The raw azurerm_linux_virtual_machine_scale_set resource is deceptively large: it carries nested blocks for network interfaces, IP configurations, OS disk, data disks, identity, boot diagnostics, rolling upgrade policy, automatic instance repair, and the application health extension. Getting the production-grade combination right — upgrade_mode = "Rolling" paired with a health probe, automatic_instance_repair so unhealthy instances get reimaged, SSH-key-only auth with disable_password_authentication = true, and a separate azurerm_monitor_autoscale_setting — is the same boilerplate on every project, and easy to get subtly wrong.
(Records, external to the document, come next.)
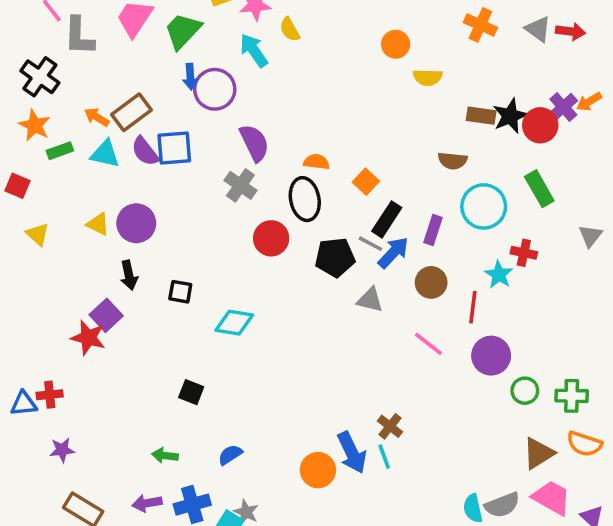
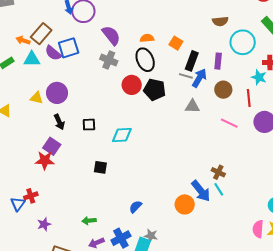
black pentagon: (335, 257) -> (155, 90), moved, turned 30
black square: (191, 392) -> (100, 167), moved
blue triangle: (24, 404) -> (18, 204), turned -35
green arrow: (165, 455) -> (89, 221), moved

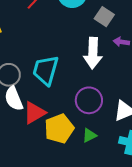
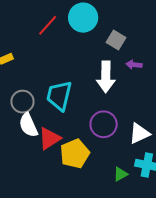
green triangle: (89, 135) -> (120, 174), moved

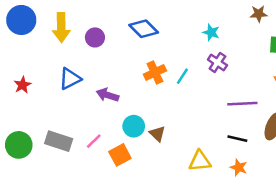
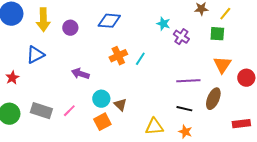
blue diamond: (144, 29) -> (109, 21), turned -40
purple cross: (217, 62) -> (181, 37), moved
blue triangle: (70, 79) -> (35, 55), moved
red star: (22, 85) -> (12, 78), moved
orange square: (120, 155) -> (102, 122), moved

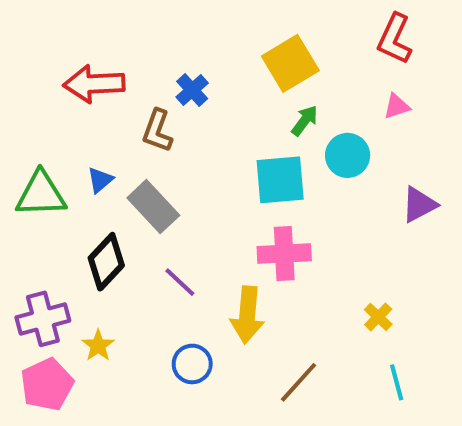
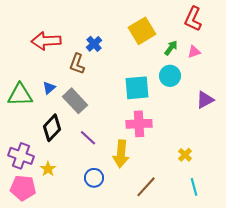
green arrow: (305, 121) -> (171, 48), moved
purple cross: (43, 319) -> (21, 156), turned 35
pink pentagon: (47, 384) -> (23, 188), turned 30

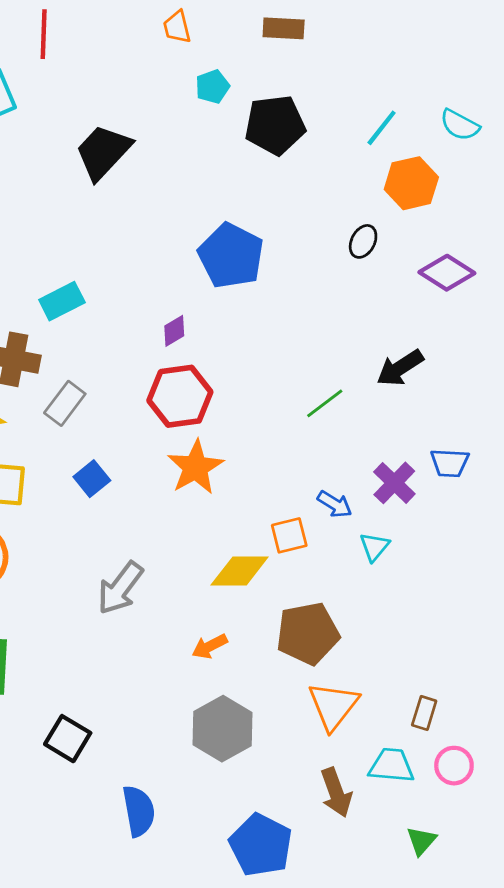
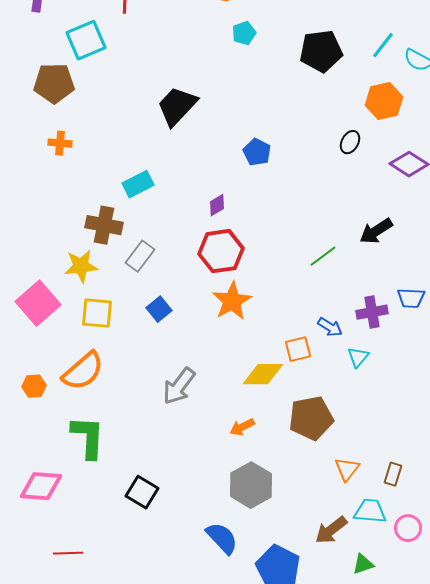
black pentagon: (275, 125) -> (321, 51), moved
cyan line: (382, 128) -> (383, 45), moved
black trapezoid: (103, 152) -> (177, 106), moved
blue pentagon: (231, 256) -> (257, 152), size x0.6
purple cross: (394, 483) -> (372, 312), turned 36
orange triangle: (333, 706) -> (347, 469), moved, size x0.7
pink circle: (454, 766) -> (408, 528), moved
brown arrow: (336, 793) -> (331, 530), turned 72
blue semicircle: (139, 811) -> (222, 538), moved, turned -33
green triangle: (421, 841) -> (363, 564), moved, turned 30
This module wraps that combination behind clean, validated variables. You pass a subnet ID, an image reference, an instance SKU, and an autoscale band, and you get a scale set that does zero-downtime rolling upgrades, self-heals unhealthy instances, and scales on CPU. The module is opinionated toward security defaults (no public IPs per instance by default, system-assigned managed identity, encryption-at-host) so callers fall into the pit of success.
When to use it
Reach for this module when you need a fleet of interchangeable Linux VMs rather than one or two pets:
- Stateless horizontal tiers — web/API servers behind an Azure Load Balancer or Application Gateway where you want to add capacity by adding instances.
- Background worker pools — queue consumers, batch processors, or render farms that scale with backlog depth or CPU.
- Self-hosted runners/agents — Azure DevOps or GitHub Actions agents, or HPC-style compute that you grow and shrink on a schedule.
- Workloads needing self-healing — anywhere you want Azure to automatically detect an unhealthy instance (via a health probe) and reimage it without paging a human.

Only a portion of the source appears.